Source data:

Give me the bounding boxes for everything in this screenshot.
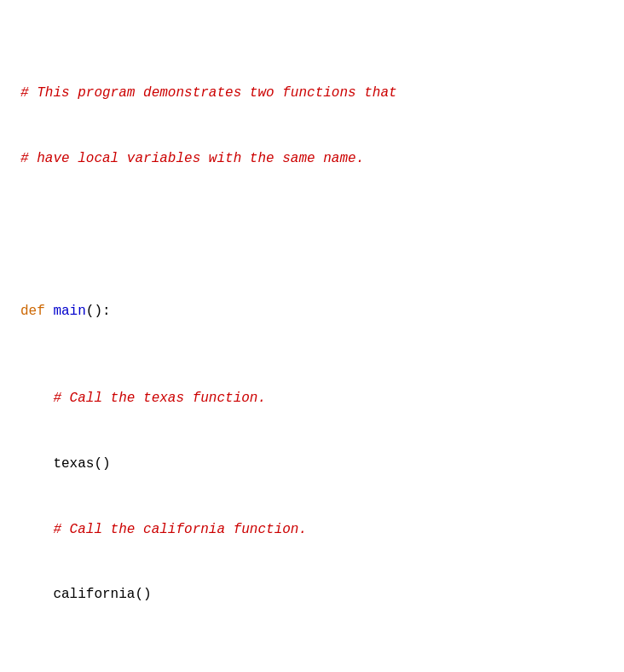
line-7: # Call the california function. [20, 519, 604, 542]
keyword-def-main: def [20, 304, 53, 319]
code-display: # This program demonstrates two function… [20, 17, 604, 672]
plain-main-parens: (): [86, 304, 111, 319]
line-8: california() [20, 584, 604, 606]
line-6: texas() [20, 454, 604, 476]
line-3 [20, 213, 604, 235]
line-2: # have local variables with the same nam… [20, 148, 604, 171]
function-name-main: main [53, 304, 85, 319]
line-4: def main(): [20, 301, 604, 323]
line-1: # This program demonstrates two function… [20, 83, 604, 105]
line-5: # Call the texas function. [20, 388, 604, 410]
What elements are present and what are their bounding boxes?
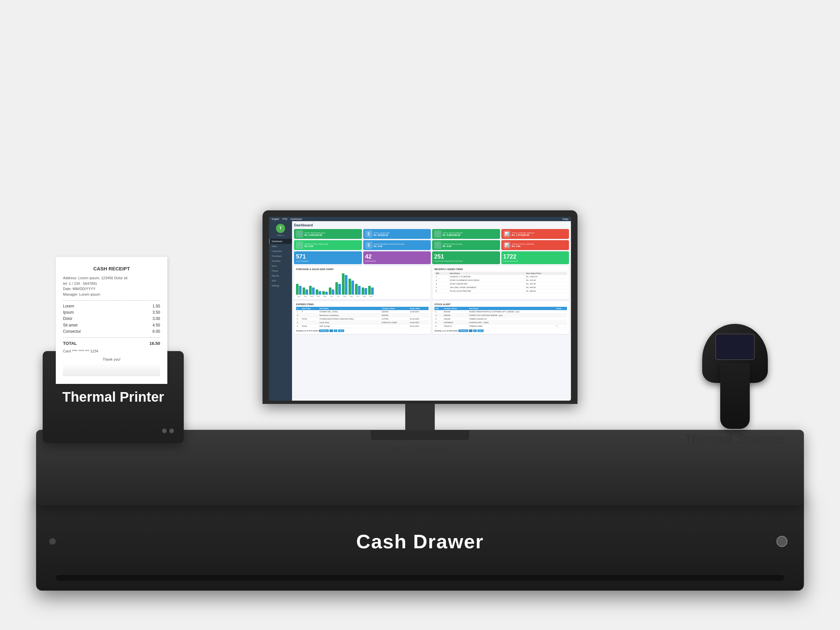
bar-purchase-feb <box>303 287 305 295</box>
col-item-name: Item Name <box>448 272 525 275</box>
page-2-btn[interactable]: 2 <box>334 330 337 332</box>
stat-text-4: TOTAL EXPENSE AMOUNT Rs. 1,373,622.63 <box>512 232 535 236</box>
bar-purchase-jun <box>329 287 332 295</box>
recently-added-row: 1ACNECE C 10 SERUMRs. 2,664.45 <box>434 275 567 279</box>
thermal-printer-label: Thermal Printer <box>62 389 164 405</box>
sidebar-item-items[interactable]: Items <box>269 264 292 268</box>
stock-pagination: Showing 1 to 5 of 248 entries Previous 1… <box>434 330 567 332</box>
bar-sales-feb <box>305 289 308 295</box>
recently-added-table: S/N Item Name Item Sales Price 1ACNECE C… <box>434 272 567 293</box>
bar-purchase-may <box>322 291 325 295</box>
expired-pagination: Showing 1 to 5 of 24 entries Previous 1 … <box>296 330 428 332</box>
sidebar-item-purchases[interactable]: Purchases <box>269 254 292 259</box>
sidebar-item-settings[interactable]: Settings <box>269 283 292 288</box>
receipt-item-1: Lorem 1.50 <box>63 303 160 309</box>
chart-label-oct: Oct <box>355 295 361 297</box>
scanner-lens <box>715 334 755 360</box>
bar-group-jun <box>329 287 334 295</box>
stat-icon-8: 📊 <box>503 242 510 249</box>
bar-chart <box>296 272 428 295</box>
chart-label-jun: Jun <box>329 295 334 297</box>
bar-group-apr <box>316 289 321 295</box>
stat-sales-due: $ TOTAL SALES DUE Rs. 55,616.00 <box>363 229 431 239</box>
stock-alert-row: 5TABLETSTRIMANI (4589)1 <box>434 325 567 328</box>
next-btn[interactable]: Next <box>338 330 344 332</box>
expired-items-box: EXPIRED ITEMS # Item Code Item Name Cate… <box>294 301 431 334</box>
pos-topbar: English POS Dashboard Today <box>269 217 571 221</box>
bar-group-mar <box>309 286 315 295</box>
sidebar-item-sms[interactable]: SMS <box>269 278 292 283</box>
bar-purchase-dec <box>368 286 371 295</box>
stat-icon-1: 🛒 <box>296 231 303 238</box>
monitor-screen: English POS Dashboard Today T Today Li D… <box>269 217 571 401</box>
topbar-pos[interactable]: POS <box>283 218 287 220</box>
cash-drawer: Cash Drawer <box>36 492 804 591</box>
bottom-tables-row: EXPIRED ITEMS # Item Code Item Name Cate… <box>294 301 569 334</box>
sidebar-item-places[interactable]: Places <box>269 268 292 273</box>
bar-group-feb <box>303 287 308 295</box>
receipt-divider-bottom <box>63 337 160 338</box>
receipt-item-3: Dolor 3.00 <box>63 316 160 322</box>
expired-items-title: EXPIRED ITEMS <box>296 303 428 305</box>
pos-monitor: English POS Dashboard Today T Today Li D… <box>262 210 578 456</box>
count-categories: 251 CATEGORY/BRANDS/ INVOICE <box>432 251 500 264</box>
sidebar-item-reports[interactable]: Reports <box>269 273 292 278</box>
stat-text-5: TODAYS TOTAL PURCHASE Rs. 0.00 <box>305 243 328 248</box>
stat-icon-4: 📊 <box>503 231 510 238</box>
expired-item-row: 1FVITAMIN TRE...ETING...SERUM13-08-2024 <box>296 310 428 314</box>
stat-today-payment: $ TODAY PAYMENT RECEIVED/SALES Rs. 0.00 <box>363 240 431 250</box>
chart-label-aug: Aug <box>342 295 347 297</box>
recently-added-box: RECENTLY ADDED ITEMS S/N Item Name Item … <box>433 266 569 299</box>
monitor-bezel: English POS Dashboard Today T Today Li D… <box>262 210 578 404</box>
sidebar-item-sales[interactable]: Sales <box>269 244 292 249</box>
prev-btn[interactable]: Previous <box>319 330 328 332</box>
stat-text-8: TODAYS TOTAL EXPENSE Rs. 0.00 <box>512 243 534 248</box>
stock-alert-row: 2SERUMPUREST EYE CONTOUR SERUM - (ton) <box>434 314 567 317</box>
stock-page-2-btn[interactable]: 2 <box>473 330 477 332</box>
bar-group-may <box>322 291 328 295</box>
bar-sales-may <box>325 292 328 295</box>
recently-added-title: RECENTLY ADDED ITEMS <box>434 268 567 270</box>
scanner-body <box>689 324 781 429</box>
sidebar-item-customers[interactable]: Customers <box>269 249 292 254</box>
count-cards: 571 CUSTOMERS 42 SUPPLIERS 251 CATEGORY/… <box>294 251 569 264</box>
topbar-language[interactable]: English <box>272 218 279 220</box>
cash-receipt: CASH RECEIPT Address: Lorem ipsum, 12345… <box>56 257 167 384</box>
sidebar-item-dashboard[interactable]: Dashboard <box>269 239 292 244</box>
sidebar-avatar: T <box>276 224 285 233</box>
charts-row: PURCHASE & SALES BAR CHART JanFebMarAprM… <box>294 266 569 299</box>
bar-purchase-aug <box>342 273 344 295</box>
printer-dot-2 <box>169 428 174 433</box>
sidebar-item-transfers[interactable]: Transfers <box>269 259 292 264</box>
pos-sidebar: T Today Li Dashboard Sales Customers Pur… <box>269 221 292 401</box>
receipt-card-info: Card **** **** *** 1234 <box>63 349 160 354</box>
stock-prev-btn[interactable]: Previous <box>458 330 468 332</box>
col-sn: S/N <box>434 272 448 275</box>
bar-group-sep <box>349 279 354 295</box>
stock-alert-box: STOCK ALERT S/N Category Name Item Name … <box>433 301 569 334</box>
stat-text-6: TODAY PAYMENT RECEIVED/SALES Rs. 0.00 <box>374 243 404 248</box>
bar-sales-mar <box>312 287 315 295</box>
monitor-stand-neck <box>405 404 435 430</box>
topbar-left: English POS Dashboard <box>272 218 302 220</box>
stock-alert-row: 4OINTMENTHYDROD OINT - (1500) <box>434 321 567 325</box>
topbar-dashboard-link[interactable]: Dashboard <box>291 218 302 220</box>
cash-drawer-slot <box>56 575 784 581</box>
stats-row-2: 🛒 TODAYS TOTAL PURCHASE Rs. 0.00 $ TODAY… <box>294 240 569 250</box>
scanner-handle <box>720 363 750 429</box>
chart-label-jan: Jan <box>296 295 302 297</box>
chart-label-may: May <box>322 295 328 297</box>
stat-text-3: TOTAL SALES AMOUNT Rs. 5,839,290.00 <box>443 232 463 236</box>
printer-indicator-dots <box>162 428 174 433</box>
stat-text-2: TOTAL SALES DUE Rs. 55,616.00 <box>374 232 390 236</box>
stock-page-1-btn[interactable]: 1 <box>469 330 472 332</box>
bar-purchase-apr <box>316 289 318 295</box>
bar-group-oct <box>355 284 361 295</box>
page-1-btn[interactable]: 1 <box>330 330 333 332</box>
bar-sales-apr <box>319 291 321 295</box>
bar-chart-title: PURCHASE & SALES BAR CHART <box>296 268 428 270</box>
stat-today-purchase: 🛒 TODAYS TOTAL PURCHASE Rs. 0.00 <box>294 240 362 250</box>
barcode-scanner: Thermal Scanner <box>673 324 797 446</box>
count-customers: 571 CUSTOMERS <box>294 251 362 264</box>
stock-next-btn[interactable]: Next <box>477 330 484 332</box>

Exercise brief:
Copy out each line of the entries where the word "pagination" is found.

Response for this exercise:
stock-pagination: Showing 1 to 5 of 248 entries Previous 1… <box>434 330 567 332</box>
expired-pagination: Showing 1 to 5 of 24 entries Previous 1 … <box>296 330 428 332</box>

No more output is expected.